Bidan Kabupaten Magelang pentas Soreng Cingan di Festival Lima Gunung

Para bidan anggota Ikatan Bidan Indonesia (IBI) Kabupaten Magelang mementaskan tarian "Soreng Cingan" pada Festival Lima Gunung XXI/2022 di kawasan Gunung Andong, Dusun Mantran Wetan, Desa Girirejo, untuk kampanye mencuci tangan guna mencegah penyakit.

"Kami menggunakan kesempatan festival besar ini untuk mengampanyekan pentingnya masyarakat membiasakan diri melaksanakan pola hidup bersih dan sehat, yang salah satunya rajin mencuci tangan supaya tidak mudah tertular penyakit," kata Ketua IBI Kabupaten Magelang Sri Kuswanti di Magelang, Jawa Tengah, Minggu.

Tarian rakyat "Soreng" berkembang di masyarakat dusun-dusun, terutama di kawasan Gunung Merbabu dan Andong Kabupaten Magelang. Tarian itu bercerita tentang latihan keprajuritan Arya Penangsang (Jipang) menghadapi pasukan Hadi Wijaya (Pajang), dalam kisah melegenda tentang perebutan pengaruh kekuasaan di Jawa bagian tengah pada abad ke-15.

Oleh para bidan setempat, ujar dia, gerakan tarian "Soreng" yang dinamis dan bersemangat menjadi inspirasi tentang pentingnya kekuatan kampanye untuk memberikan pemahaman yang baik bagi masyarakat agar rajin mencuci tangan menggunakan sabun dan air mengalir, sesuai dengan rekomendasi Kementerian Kesehatan dan Badan Kesehatan Dunia (WHO). Cingan adalah kependekan dari cuci tangan.

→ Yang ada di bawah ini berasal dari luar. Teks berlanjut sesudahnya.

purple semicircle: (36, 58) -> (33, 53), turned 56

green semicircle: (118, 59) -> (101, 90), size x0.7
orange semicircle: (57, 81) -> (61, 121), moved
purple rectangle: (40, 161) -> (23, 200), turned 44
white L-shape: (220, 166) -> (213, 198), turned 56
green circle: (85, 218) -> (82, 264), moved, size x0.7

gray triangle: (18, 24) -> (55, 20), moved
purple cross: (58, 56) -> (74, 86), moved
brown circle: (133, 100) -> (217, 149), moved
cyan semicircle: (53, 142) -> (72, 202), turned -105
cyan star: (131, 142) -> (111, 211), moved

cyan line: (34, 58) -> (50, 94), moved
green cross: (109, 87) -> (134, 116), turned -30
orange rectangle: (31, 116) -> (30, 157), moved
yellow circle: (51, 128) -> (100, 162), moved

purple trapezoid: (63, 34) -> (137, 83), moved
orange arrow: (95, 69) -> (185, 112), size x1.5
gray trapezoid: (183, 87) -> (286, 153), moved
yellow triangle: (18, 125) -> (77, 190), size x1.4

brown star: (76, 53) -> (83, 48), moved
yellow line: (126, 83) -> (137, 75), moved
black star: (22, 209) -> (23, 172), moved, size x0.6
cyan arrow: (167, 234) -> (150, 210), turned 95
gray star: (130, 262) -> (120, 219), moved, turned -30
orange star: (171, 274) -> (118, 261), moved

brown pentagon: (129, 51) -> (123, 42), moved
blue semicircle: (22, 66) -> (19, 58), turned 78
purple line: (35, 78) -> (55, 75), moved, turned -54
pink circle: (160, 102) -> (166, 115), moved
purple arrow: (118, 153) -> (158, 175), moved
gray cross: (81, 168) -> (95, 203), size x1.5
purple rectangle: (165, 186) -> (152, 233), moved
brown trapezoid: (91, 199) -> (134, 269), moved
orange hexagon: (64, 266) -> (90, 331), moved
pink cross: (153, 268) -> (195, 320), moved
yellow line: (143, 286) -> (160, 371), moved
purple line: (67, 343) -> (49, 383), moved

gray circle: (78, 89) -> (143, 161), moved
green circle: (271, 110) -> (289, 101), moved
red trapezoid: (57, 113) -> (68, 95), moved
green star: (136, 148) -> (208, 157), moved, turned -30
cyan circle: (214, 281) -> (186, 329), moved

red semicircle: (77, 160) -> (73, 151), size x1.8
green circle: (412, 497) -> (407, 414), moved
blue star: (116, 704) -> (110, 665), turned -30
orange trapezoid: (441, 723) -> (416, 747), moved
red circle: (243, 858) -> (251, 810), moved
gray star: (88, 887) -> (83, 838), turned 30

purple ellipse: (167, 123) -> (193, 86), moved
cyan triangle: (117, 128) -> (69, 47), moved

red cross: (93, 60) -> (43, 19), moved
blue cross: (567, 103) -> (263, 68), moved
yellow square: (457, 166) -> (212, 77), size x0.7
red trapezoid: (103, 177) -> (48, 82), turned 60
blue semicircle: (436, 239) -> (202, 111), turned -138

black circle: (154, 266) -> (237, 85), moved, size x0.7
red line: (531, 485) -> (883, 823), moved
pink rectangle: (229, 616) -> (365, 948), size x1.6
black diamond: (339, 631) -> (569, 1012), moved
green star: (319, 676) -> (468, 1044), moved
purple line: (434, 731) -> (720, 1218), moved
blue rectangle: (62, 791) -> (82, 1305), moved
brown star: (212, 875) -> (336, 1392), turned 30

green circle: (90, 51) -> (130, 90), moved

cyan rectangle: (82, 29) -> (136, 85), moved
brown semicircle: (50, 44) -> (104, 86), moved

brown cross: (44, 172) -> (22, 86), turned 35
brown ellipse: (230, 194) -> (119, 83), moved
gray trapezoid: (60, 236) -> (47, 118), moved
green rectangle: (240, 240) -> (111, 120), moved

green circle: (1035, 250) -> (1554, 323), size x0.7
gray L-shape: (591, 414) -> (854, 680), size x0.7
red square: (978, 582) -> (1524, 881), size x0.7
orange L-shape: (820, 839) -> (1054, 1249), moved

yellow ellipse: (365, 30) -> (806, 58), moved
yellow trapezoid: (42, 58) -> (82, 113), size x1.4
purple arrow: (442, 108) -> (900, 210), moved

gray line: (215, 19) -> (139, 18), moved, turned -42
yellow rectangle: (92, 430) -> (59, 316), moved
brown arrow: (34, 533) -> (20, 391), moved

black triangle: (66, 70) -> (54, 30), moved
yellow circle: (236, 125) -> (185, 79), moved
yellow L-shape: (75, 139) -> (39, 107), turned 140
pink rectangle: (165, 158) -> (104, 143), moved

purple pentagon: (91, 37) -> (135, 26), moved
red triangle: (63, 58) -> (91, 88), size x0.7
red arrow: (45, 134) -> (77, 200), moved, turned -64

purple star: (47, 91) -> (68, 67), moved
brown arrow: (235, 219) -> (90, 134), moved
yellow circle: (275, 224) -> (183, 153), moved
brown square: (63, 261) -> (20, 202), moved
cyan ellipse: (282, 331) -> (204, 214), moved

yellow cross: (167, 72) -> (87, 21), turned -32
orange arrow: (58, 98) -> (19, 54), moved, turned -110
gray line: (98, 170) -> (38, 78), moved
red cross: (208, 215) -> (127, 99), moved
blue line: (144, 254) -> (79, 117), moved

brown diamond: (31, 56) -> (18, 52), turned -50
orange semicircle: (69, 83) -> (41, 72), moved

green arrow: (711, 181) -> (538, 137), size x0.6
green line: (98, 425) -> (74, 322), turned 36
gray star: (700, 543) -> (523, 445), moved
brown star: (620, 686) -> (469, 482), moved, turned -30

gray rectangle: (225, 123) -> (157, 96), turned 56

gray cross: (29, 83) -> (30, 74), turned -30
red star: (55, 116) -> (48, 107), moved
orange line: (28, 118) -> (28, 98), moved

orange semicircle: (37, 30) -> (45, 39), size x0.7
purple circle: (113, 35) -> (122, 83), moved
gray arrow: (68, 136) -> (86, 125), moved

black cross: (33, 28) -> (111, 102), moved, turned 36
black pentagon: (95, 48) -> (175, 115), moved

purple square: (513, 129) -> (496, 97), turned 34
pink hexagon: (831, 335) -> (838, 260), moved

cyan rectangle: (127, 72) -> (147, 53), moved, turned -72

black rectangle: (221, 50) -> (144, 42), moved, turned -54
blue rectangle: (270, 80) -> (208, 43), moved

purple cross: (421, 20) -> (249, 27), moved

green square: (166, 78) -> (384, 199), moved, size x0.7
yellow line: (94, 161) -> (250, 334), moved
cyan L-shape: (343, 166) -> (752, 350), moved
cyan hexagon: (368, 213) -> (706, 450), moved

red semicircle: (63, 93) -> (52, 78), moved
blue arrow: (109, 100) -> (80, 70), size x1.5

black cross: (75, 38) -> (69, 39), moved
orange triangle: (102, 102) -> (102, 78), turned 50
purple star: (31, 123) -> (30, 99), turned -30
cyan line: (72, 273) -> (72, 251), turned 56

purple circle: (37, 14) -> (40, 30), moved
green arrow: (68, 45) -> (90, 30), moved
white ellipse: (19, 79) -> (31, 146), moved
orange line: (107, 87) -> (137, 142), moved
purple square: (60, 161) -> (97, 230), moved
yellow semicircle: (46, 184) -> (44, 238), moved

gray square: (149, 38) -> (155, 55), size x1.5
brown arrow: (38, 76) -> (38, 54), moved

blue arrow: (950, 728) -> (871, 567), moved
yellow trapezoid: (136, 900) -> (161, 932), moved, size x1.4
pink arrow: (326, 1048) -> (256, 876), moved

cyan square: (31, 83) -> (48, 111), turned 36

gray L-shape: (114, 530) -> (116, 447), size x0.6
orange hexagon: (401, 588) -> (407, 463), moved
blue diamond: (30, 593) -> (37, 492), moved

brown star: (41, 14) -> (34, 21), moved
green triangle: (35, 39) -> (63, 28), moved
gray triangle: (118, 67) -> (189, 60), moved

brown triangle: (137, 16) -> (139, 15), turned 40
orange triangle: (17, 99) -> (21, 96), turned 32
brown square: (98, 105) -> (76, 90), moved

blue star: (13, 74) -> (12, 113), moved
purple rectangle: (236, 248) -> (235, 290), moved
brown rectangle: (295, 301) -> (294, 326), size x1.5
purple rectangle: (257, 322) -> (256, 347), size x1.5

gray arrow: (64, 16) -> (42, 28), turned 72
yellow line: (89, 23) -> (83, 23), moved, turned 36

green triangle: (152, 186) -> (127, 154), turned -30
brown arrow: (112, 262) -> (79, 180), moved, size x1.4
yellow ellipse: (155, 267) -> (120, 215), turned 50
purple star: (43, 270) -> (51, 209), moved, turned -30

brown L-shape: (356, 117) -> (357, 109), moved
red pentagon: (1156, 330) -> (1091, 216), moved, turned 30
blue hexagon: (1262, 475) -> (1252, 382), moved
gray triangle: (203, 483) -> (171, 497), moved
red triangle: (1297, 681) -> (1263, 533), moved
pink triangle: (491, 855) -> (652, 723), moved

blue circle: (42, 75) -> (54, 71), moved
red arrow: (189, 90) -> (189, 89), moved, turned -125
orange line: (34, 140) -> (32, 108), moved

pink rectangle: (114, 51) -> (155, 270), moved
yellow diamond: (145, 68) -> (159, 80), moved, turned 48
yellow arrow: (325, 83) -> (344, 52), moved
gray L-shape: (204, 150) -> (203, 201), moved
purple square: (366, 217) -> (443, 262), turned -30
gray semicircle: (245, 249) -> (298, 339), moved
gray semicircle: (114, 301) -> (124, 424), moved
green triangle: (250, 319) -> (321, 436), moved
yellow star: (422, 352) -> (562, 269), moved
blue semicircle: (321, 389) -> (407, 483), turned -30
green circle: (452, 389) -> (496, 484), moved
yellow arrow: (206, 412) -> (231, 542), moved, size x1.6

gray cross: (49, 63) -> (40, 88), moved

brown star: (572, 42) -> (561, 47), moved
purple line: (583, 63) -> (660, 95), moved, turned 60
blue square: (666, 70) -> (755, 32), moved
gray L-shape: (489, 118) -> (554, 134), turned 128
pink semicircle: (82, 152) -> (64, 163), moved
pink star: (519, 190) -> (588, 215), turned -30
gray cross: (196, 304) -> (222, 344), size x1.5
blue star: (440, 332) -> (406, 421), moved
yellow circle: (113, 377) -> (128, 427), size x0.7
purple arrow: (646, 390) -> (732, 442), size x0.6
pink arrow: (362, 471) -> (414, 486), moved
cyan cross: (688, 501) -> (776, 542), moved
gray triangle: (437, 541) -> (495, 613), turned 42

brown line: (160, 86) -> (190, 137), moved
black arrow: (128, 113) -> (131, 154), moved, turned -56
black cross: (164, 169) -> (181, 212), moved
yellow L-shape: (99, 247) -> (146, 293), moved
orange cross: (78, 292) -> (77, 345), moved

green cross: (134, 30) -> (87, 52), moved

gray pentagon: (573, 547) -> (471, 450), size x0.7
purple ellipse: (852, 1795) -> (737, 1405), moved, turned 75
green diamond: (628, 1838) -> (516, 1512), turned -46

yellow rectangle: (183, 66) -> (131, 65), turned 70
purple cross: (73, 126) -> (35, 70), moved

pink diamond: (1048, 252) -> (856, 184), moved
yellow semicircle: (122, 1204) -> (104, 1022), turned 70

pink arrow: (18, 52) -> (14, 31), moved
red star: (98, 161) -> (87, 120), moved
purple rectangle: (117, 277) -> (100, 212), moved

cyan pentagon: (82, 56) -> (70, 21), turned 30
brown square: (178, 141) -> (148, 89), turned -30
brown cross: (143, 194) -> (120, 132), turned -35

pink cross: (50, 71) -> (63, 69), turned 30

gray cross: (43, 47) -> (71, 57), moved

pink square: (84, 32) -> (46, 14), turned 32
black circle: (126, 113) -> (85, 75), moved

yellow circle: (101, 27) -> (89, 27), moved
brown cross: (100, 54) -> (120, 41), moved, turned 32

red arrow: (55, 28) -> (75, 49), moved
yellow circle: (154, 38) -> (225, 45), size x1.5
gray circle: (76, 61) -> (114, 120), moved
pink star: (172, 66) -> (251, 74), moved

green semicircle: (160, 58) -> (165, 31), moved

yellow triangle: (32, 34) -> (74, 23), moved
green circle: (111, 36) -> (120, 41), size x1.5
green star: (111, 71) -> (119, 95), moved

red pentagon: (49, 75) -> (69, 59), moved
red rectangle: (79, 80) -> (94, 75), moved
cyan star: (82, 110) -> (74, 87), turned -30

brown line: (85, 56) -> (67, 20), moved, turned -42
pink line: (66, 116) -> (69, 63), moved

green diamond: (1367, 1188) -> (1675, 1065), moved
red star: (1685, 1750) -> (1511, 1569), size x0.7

Baca juga: Pemerhati: Festival Lima Gunung 2022 ungkap memori kemandirian budaya

Sebanyak 11 bidan perwakilan dari enam eks-kewedanan di Kabupaten Magelang menyajikan tari "Soreng Cingan" dalam sejumlah konfigurasi, terutama tentang enam langkah mencuci tangan dan gerakan tarian "Soreng" pada umumnya.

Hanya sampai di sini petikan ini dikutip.